• Exercise
The answer must be an exact printing of every record below, with the pictures omitted.

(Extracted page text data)
"""
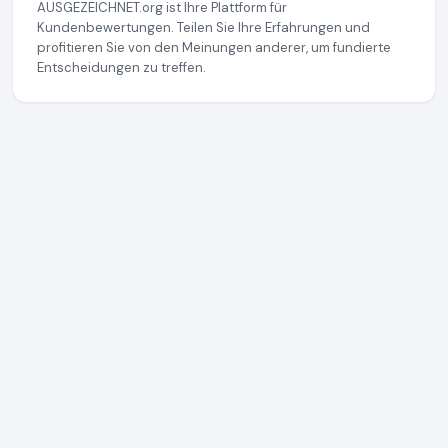
AUSGEZEICHNET.org ist Ihre Plattform für
Kundenbewertungen. Teilen Sie Ihre Erfahrungen und
profitieren Sie von den Meinungen anderer, um fundierte
Entscheidungen zu treffen.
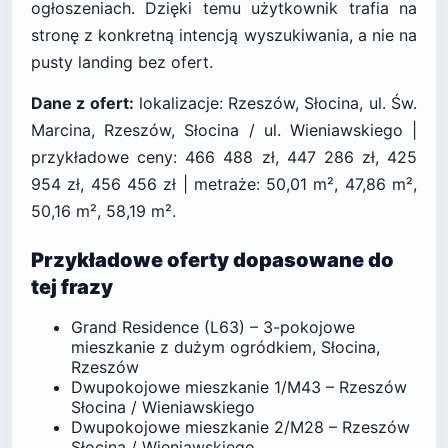
ogłoszeniach. Dzięki temu użytkownik trafia na
stronę z konkretną intencją wyszukiwania, a nie na
pusty landing bez ofert.
Dane z ofert:
lokalizacje: Rzeszów, Słocina, ul. Św.
Marcina, Rzeszów, Słocina / ul. Wieniawskiego |
przykładowe ceny: 466 488 zł, 447 286 zł, 425
954 zł, 456 456 zł | metraże: 50,01 m², 47,86 m²,
50,16 m², 58,19 m².
Przykładowe oferty dopasowane do
tej frazy
Grand Residence (L63) – 3-pokojowe
mieszkanie z dużym ogródkiem, Słocina,
Rzeszów
Dwupokojowe mieszkanie 1/M43 – Rzeszów
Słocina / Wieniawskiego
Dwupokojowe mieszkanie 2/M28 – Rzeszów
Słocina / Wieniawskiego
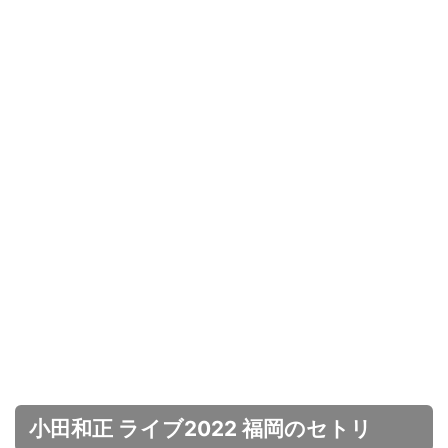
小田和正 ライブ2022 福岡のセトリ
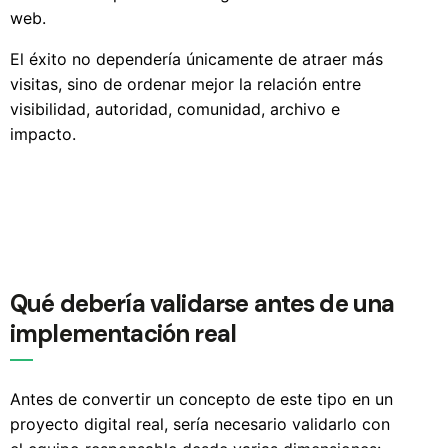
web.
El éxito no dependería únicamente de atraer más
visitas, sino de ordenar mejor la relación entre
visibilidad, autoridad, comunidad, archivo e
impacto.
Qué debería validarse antes de una
implementación real
Antes de convertir un concepto de este tipo en un
proyecto digital real, sería necesario validarlo con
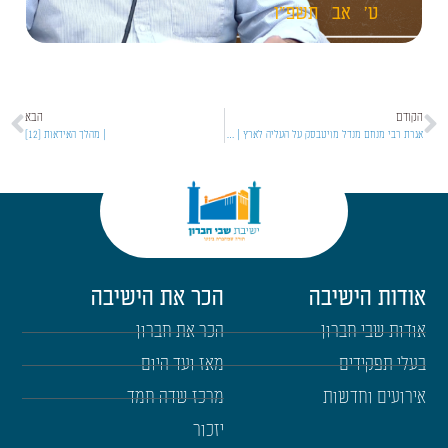
ט'
אב
תשפ"ו
הקודם
הבא
אגרת רבי מנחם מנדל מויטבסק על העליה לארץ | ט'ו בשבט
| מהלך האידאות [12]
אודות הישיבה
הכר את הישיבה
אודות שבי חברון
הכר את חברון
בעלי תפקידים
מאז ועד היום
אירועים וחדשות
מרכז שדה חמד
יזכור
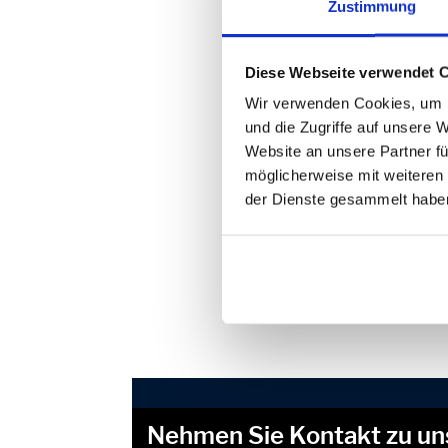
Zustimmung
Tra
Ver
sys
Diese Webseite verwendet 
Ver
Me
Wir verwenden Cookies, um I
Die v
und die Zugriffe auf unsere 
reste
Website an unsere Partner fü
Näher
möglicherweise mit weiteren
Die V
der Dienste gesammelt habe
eine 
Verwe
Nehmen Sie Kontakt zu un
"""
• Solution below
AUSGEZEICHNET.org ist Ihre Plattform für
Kundenbewertungen. Teilen Sie Ihre Erfahrungen und
profitieren Sie von den Meinungen anderer, um fundierte
Entscheidungen zu treffen.
ogłoszeniach. Dzięki temu użytkownik trafia na
stronę z konkretną intencją wyszukiwania, a nie na
pusty landing bez ofert.
Dane z ofert:
lokalizacje: Rzeszów, Słocina, ul. Św.
Marcina, Rzeszów, Słocina / ul. Wieniawskiego |
przykładowe ceny: 466 488 zł, 447 286 zł, 425
954 zł, 456 456 zł | metraże: 50,01 m², 47,86 m²,
50,16 m², 58,19 m².
Przykładowe oferty dopasowane do
tej frazy
Grand Residence (L63) – 3-pokojowe
mieszkanie z dużym ogródkiem, Słocina,
Rzeszów
Dwupokojowe mieszkanie 1/M43 – Rzeszów
Słocina / Wieniawskiego
Dwupokojowe mieszkanie 2/M28 – Rzeszów
Słocina / Wieniawskiego
小田和正 ライブ2022 福岡のセトリ
web.
El éxito no dependería únicamente de atraer más
visitas, sino de ordenar mejor la relación entre
visibilidad, autoridad, comunidad, archivo e
impacto.
Qué debería validarse antes de una
implementación real
Antes de convertir un concepto de este tipo en un
proyecto digital real, sería necesario validarlo con
ט'
אב
תשפ"ו
הקודם
הבא
אגרת רבי מנחם מנדל מויטבסק על העליה לארץ | ט'ו בשבט
| מהלך האידאות [12]
אודות הישיבה
הכר את הישיבה
אודות שבי חברון
הכר את חברון
בעלי תפקידים
מאז ועד היום
אירועים וחדשות
מרכז שדה חמד
יזכור
Zustimmung
Tra
Ver
sys
Diese Webseite verwendet 
Ver
Me
Wir verwenden Cookies, um I
Die v
und die Zugriffe auf unsere 
reste
Website an unsere Partner fü
Näher
möglicherweise mit weiteren
Die V
der Dienste gesammelt habe
eine 
Verwe
Nehmen Sie Kontakt zu un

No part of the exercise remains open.